──────── GIVEN RECORDS ────────

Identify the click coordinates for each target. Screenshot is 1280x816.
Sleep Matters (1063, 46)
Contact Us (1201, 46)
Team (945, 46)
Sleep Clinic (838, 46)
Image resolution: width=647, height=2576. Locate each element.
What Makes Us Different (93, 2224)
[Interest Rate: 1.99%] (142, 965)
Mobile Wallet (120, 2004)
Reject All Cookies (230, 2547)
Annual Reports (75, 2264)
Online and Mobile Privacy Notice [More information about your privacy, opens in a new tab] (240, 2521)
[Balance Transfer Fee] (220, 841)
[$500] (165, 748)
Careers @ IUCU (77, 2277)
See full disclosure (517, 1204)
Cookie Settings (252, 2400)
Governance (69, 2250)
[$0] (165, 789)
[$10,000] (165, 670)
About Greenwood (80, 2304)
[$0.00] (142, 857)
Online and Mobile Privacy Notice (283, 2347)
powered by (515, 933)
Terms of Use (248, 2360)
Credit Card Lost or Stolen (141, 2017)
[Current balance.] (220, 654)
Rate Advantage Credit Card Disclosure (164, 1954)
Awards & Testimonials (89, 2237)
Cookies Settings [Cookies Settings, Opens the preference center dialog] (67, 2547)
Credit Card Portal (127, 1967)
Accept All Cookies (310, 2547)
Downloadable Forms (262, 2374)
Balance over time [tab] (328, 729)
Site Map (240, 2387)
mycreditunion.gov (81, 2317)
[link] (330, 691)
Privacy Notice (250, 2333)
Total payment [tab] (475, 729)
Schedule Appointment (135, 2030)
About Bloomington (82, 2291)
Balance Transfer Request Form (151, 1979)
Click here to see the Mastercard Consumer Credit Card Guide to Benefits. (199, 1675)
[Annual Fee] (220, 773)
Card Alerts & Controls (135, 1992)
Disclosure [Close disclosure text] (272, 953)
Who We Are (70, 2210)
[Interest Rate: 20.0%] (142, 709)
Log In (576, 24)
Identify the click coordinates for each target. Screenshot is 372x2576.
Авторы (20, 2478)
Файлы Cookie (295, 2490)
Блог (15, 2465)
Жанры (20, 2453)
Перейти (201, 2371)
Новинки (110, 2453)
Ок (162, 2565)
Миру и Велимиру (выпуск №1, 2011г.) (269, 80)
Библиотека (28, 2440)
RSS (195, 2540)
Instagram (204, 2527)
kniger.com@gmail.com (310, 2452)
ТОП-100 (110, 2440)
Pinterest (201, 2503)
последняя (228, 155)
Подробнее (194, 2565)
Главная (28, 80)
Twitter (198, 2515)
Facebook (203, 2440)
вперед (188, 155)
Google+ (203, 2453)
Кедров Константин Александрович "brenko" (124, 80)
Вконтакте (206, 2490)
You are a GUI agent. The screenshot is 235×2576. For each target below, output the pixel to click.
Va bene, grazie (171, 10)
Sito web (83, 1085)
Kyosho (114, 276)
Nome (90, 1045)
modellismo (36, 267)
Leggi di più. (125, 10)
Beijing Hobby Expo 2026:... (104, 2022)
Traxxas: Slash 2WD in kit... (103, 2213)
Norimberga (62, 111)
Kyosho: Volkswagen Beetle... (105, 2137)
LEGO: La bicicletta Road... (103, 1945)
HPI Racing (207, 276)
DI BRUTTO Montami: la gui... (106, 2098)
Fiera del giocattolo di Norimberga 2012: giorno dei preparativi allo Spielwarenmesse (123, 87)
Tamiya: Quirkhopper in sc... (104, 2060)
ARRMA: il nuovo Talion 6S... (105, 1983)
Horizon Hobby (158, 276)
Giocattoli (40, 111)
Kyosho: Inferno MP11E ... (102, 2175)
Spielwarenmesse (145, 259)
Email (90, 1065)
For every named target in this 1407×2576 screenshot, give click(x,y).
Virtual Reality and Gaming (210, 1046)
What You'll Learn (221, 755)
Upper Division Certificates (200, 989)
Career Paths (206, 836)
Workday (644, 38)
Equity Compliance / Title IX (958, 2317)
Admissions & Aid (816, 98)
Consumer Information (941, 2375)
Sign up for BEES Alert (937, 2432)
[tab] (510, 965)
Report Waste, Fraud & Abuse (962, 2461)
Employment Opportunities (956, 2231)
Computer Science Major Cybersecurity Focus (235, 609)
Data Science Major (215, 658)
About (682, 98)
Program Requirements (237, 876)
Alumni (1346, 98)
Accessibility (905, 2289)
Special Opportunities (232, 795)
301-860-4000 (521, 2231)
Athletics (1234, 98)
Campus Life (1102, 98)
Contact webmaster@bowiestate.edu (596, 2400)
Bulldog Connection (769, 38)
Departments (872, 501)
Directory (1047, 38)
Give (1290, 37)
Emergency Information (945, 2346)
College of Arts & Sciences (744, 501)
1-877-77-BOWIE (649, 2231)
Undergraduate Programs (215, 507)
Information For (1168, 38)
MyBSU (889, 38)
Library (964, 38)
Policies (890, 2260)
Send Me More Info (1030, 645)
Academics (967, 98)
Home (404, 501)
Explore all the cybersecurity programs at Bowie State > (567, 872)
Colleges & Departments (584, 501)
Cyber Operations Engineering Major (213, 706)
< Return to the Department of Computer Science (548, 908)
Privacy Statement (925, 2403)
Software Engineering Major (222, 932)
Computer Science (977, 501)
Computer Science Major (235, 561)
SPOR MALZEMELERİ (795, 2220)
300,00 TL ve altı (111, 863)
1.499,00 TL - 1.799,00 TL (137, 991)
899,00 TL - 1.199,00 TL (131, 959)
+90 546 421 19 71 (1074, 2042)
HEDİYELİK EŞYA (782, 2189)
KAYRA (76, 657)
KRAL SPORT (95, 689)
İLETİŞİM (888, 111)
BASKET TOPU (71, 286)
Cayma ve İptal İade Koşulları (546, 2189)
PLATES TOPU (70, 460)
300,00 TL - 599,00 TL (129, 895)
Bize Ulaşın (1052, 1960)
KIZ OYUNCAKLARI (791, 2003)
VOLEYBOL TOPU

────────

● REQUIRED ACTION:
The records above should be restated word for word, please.

● WRITTEN REPLY:
Identify the click coordinates for each target. Screenshot is 1280x816.
Sleep Matters (1063, 46)
Contact Us (1201, 46)
Team (945, 46)
Sleep Clinic (838, 46)
Image resolution: width=647, height=2576. Locate each element.
What Makes Us Different (93, 2224)
[Interest Rate: 1.99%] (142, 965)
Mobile Wallet (120, 2004)
Reject All Cookies (230, 2547)
Annual Reports (75, 2264)
Online and Mobile Privacy Notice [More information about your privacy, opens in a new tab] (240, 2521)
[Balance Transfer Fee] (220, 841)
[$500] (165, 748)
Careers @ IUCU (77, 2277)
See full disclosure (517, 1204)
Cookie Settings (252, 2400)
Governance (69, 2250)
[$0] (165, 789)
[$10,000] (165, 670)
About Greenwood (80, 2304)
[$0.00] (142, 857)
Online and Mobile Privacy Notice (283, 2347)
powered by (515, 933)
Terms of Use (248, 2360)
Credit Card Lost or Stolen (141, 2017)
[Current balance.] (220, 654)
Rate Advantage Credit Card Disclosure (164, 1954)
Awards & Testimonials (89, 2237)
Cookies Settings [Cookies Settings, Opens the preference center dialog] (67, 2547)
Credit Card Portal (127, 1967)
Accept All Cookies (310, 2547)
Downloadable Forms (262, 2374)
Balance over time [tab] (328, 729)
Site Map (240, 2387)
mycreditunion.gov (81, 2317)
[link] (330, 691)
Privacy Notice (250, 2333)
Total payment [tab] (475, 729)
Schedule Appointment (135, 2030)
About Bloomington (82, 2291)
Balance Transfer Request Form (151, 1979)
Click here to see the Mastercard Consumer Credit Card Guide to Benefits. (199, 1675)
[Annual Fee] (220, 773)
Card Alerts & Controls (135, 1992)
Disclosure [Close disclosure text] (272, 953)
Who We Are (70, 2210)
[Interest Rate: 20.0%] (142, 709)
Log In (576, 24)
Identify the click coordinates for each target. Screenshot is 372x2576.
Авторы (20, 2478)
Файлы Cookie (295, 2490)
Блог (15, 2465)
Жанры (20, 2453)
Перейти (201, 2371)
Новинки (110, 2453)
Ок (162, 2565)
Миру и Велимиру (выпуск №1, 2011г.) (269, 80)
Библиотека (28, 2440)
RSS (195, 2540)
Instagram (204, 2527)
kniger.com@gmail.com (310, 2452)
ТОП-100 (110, 2440)
Pinterest (201, 2503)
последняя (228, 155)
Подробнее (194, 2565)
Главная (28, 80)
Twitter (198, 2515)
Facebook (203, 2440)
вперед (188, 155)
Google+ (203, 2453)
Кедров Константин Александрович "brenko" (124, 80)
Вконтакте (206, 2490)
You are a GUI agent. The screenshot is 235×2576. For each target below, output the pixel to click.
Va bene, grazie (171, 10)
Sito web (83, 1085)
Kyosho (114, 276)
Nome (90, 1045)
modellismo (36, 267)
Leggi di più. (125, 10)
Beijing Hobby Expo 2026:... (104, 2022)
Traxxas: Slash 2WD in kit... (103, 2213)
Norimberga (62, 111)
Kyosho: Volkswagen Beetle... (105, 2137)
LEGO: La bicicletta Road... (103, 1945)
HPI Racing (207, 276)
DI BRUTTO Montami: la gui... (106, 2098)
Fiera del giocattolo di Norimberga 2012: giorno dei preparativi allo Spielwarenmesse (123, 87)
Tamiya: Quirkhopper in sc... (104, 2060)
ARRMA: il nuovo Talion 6S... (105, 1983)
Horizon Hobby (158, 276)
Giocattoli (40, 111)
Kyosho: Inferno MP11E ... (102, 2175)
Spielwarenmesse (145, 259)
Email (90, 1065)
For every named target in this 1407×2576 screenshot, give click(x,y).
Virtual Reality and Gaming (210, 1046)
What You'll Learn (221, 755)
Upper Division Certificates (200, 989)
Career Paths (206, 836)
Workday (644, 38)
Equity Compliance / Title IX (958, 2317)
Admissions & Aid (816, 98)
Consumer Information (941, 2375)
Sign up for BEES Alert (937, 2432)
[tab] (510, 965)
Report Waste, Fraud & Abuse (962, 2461)
Employment Opportunities (956, 2231)
Computer Science Major Cybersecurity Focus (235, 609)
Data Science Major (215, 658)
About (682, 98)
Program Requirements (237, 876)
Alumni (1346, 98)
Accessibility (905, 2289)
Special Opportunities (232, 795)
301-860-4000 (521, 2231)
Athletics (1234, 98)
Campus Life (1102, 98)
Contact webmaster@bowiestate.edu (596, 2400)
Bulldog Connection (769, 38)
Departments (872, 501)
Directory (1047, 38)
Give (1290, 37)
Emergency Information (945, 2346)
College of Arts & Sciences (744, 501)
1-877-77-BOWIE (649, 2231)
Undergraduate Programs (215, 507)
Information For (1168, 38)
MyBSU (889, 38)
Library (964, 38)
Policies (890, 2260)
Send Me More Info (1030, 645)
Academics (967, 98)
Home (404, 501)
Explore all the cybersecurity programs at Bowie State > (567, 872)
Colleges & Departments (584, 501)
Cyber Operations Engineering Major (213, 706)
< Return to the Department of Computer Science (548, 908)
Privacy Statement (925, 2403)
Software Engineering Major (222, 932)
Computer Science (977, 501)
Computer Science Major (235, 561)
SPOR MALZEMELERİ (795, 2220)
300,00 TL ve altı (111, 863)
1.499,00 TL - 1.799,00 TL (137, 991)
899,00 TL - 1.199,00 TL (131, 959)
+90 546 421 19 71 (1074, 2042)
HEDİYELİK EŞYA (782, 2189)
KAYRA (76, 657)
KRAL SPORT (95, 689)
İLETİŞİM (888, 111)
BASKET TOPU (71, 286)
Cayma ve İptal İade Koşulları (546, 2189)
PLATES TOPU (70, 460)
300,00 TL - 599,00 TL (129, 895)
Bize Ulaşın (1052, 1960)
KIZ OYUNCAKLARI (791, 2003)
VOLEYBOL TOPU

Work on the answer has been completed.